Ever notice how most taglines are generic in meaning? Not only can competitors use most taglines interchangeably, but companies in other categories can and do use the same ones as well.

The hardest thing for people to market is themselves or their companies. They're just too close to the product.

For years I worked on Madison Avenue, helping companies establish their positions and taglines, among other things. It's also some of what I do nowadays with firms and people who take the Larry Chase Check-Up By Phone.


A tagline is suppose to telegraph to those who don't know you what it is that sets you apart. This is hard in a field like packaged goods, where there is "screaming parity." That is, most products that compete against each other are very similar in features, pricing, packaging, etc. But in every other category, you can usually find a USP (Unique Selling Proposition). Out of that USP should come your tagline that sets you apart from everyone else and tells the unknowing prospect what your focus is.

One problem I see constantly is people try to keep their taglines too general, to serve as a catch-all in the hopes of not alienating some prospects. This is where the tagline exercise gets painful, as you have to decide from the get-go what you're not going to say and do. Instead of a catch-all, taglines that are too general serve to catch nothing.

Top-Ten Tagline Tips

Here are my "Top-Ten Tagline Tips" to help you devise a tagline that sets you apart from the rest.

1. Ask yourself if your competitor can "wear" your tagline. If they can, change it until only you can wear it.

2. Ask perfect strangers if they understand your business after seeing and hearing your tagline.

3. Write down taglines that flatly explain what you do. Don't worry about how slick they sound. You can always fine tune them later.

4. Collect other people's taglines that you like and examine what makes them work. Then apply that learning to the making of your tagline.

5. Before writing a tagline, figure out what your 150-word elevator pitch is. If you can't get your USP into a one-minute speech, you'll not be able to get it into seven or ten words.

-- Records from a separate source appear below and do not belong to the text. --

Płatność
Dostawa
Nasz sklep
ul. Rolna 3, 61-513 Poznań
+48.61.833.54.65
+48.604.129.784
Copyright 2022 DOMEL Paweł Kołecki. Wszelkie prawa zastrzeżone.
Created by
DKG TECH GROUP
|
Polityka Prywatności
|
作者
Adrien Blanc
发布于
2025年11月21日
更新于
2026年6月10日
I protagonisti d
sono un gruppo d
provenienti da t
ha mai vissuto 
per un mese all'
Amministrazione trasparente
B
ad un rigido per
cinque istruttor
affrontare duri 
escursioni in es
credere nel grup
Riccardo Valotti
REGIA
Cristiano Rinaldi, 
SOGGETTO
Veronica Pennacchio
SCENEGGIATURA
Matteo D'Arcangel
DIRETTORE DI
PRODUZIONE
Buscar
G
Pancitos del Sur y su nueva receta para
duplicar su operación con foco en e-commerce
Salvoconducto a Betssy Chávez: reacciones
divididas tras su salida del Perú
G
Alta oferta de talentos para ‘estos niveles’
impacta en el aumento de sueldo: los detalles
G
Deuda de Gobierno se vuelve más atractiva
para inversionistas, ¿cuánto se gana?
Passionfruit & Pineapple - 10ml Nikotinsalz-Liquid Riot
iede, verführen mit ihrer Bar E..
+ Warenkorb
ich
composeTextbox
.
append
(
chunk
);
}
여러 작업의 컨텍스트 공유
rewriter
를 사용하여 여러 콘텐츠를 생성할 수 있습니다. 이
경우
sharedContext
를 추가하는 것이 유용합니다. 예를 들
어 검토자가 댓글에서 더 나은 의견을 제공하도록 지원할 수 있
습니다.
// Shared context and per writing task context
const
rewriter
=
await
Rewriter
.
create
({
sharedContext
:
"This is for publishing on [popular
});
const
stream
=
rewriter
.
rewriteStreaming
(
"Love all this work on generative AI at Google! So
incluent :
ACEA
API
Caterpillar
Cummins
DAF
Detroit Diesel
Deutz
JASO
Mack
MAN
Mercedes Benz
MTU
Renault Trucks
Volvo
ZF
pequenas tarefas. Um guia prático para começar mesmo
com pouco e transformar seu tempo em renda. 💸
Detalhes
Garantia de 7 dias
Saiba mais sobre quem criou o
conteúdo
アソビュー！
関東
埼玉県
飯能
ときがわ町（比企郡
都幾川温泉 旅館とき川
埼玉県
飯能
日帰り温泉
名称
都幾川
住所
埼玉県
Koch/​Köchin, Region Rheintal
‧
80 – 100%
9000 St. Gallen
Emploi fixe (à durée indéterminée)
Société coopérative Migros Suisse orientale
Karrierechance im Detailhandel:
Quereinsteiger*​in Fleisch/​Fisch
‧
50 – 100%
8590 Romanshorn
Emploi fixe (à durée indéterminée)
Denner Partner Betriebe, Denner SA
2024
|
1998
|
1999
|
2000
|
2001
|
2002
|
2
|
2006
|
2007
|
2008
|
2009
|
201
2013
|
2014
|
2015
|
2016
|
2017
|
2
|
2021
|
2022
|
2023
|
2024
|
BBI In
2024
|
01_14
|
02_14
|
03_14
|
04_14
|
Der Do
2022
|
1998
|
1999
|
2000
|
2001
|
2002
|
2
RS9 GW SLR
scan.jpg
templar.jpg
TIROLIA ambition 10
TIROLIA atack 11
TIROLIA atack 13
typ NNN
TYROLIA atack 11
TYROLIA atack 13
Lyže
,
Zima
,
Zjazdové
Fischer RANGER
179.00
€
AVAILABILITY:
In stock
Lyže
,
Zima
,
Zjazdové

6. Read "Focus" by Al Reis and "Realities in Advertising" by Rosser Reeves. Also, "Positioning: The Battle For Your Mind" by Trout and Reis.


7. Stay away from flip or hip sounding taglines. They will soon sound dated, and an international audience may not get the double entendre or idiom upon which it's based.

8. Must your tagline be slick-sounding? If you're selling running shoes, maybe yes. If you're selling die-casting equipment, decidedly not.

9. Is a tagline always essential? No. Especially if the name of your firm is self-explanatory.

10. Should you invent new words to be used in your tagline? Maybe yes, maybe no. You run the risk of dating yourself, or being misunderstood. But if it's the type of word that people love to say (sometimes called "playback") then you may want to consider this tricky option, but test the daylights out of it before you commit to it.

Bonus Tip: Don't change your current tagline just because you're tired of it. If people understand it and it serves you well, don't muddy the waters by confusing them with a new one unless absolutely necessary.